> PROBLEM DESCRIPTION: Select the lines of the records containing the word "زیرنویس" and list them.
[STORED DATA Boundary: Start]
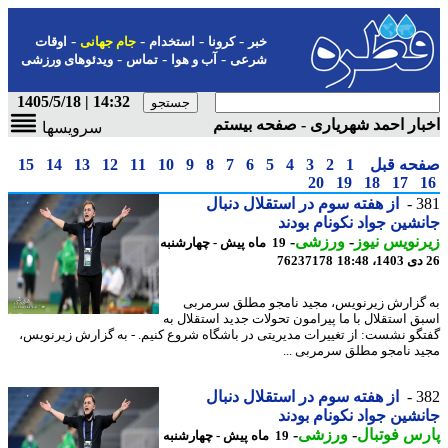
-
-
-
-
خبر
کرونا
استخدام
جام جهانی
اوقات
-
-
-
شرعی
آب و هوا
تماس
ویدئوهای ورزشی
14:32 | 1405/5/18
ار احمد شهریاری - صفحه بیستم
سرویسها
حه قبل
1
2
3
4
5
6
7
8
9
10
11
12
13
14
15
20
19
18
17
3
از هفته سوم در استقلال دنبال
شین جواد نکونام بودند
نویس نیوز
-
ورزشی
-
19 ماه پیش - چهارشنبه
76237178
گزارش زیرنویس، مجید نامجو مطلق سرمربی
ق استقلال با ما پیرامون تحولات جدید استقلال به
گو نشست: از تغییرات مدیریتی در باشگاه شروع کنیم. - به گزارش زیرنویس،
د نامجو مطلق سرمربی ...
3
از هفته سوم در استقلال دنبال
شین جواد نکونام بودند
س فوتبال
-
ورزشی
-
19 ماه پیش - چهارشنبه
[STORED DATA Boundary: End]
> RESPONSE AREA:
گزارش زیرنویس، مجید نامجو مطلق سرمربی
گو نشست: از تغییرات مدیریتی در باشگاه شروع کنیم. - به گزارش زیرنویس،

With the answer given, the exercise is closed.